» EXERCISE GOAL
Look below for the line holding "Especialmente para você" and the line holding "Camisa Masculina Cotton". Transcribe exactly those lines and all lines between them, nothing more.
━━━━━━━━━━━━━━━━━━━━
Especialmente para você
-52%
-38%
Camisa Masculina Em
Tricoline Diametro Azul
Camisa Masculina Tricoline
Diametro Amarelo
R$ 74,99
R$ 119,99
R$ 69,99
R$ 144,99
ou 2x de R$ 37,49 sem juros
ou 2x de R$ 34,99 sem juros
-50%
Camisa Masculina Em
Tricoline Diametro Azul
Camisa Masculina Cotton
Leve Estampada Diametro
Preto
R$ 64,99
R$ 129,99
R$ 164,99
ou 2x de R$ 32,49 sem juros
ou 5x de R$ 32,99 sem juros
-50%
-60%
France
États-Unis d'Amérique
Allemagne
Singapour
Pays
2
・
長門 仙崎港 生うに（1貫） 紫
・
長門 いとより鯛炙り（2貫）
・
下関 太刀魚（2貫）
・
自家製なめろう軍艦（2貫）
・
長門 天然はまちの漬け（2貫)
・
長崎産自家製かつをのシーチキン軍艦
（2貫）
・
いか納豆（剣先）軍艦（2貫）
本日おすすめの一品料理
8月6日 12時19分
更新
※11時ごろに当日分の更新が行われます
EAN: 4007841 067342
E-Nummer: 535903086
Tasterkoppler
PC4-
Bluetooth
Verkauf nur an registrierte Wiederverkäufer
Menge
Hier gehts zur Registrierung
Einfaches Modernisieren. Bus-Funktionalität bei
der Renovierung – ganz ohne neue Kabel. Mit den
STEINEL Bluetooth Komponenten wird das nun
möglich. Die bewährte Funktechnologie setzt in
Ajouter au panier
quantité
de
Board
━━━━━━━━━━━━━━━━━━━━
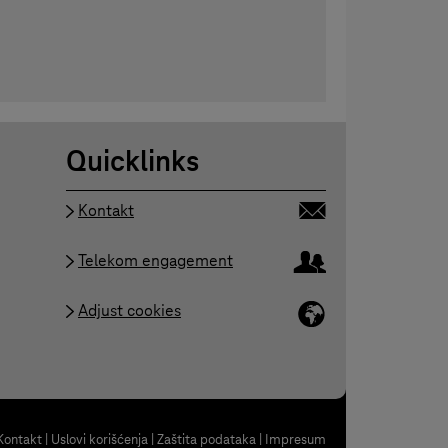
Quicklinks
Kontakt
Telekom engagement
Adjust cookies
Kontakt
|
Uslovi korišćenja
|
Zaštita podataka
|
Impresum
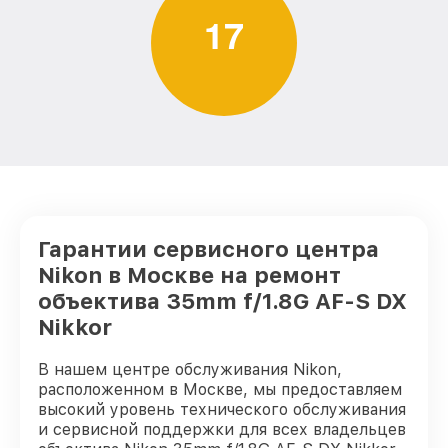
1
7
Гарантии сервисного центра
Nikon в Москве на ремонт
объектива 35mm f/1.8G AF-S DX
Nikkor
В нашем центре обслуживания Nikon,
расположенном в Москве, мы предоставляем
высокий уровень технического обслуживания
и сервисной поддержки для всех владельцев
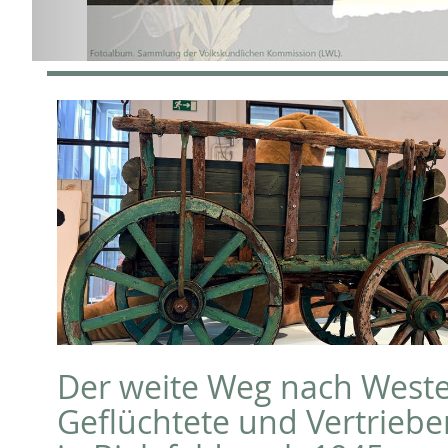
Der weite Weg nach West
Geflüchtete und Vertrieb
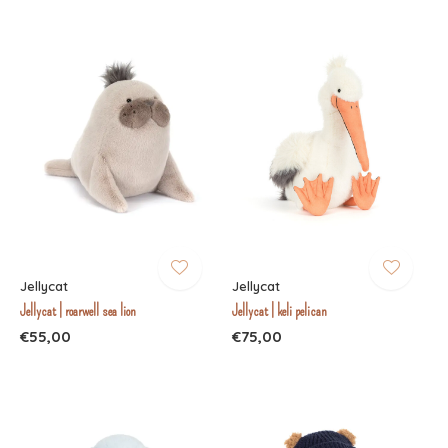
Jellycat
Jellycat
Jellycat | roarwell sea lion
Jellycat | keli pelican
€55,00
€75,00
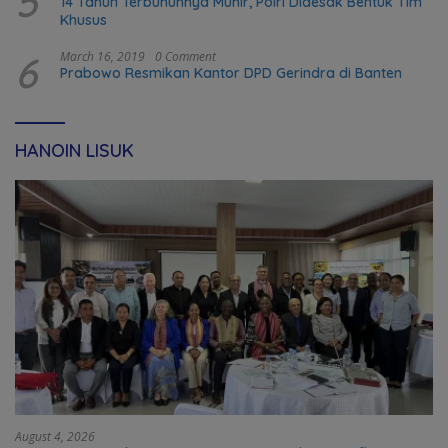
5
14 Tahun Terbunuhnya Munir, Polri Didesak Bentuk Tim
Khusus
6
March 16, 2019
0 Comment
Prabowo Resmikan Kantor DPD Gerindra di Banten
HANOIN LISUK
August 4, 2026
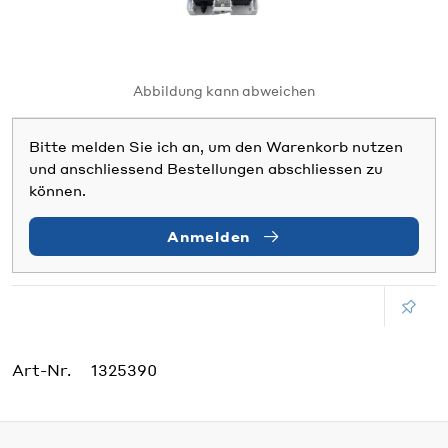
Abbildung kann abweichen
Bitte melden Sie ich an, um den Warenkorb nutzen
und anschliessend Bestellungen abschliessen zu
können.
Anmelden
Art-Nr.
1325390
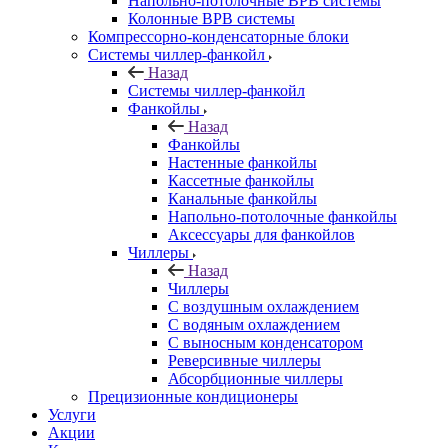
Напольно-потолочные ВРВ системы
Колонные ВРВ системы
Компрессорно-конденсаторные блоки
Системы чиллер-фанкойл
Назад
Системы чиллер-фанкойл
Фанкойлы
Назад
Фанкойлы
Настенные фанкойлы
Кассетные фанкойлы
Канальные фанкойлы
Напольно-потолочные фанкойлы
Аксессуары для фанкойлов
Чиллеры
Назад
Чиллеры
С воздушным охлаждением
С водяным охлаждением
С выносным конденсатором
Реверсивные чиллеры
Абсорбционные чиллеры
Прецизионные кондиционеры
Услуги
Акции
━━━━━━━━━━━━━━━━━━━━
» RESPONSE
Especialmente para você
-52%
-38%
Camisa Masculina Em
Tricoline Diametro Azul
Camisa Masculina Tricoline
Diametro Amarelo
R$ 74,99
R$ 119,99
R$ 69,99
R$ 144,99
ou 2x de R$ 37,49 sem juros
ou 2x de R$ 34,99 sem juros
-50%
Camisa Masculina Em
Tricoline Diametro Azul
Camisa Masculina Cotton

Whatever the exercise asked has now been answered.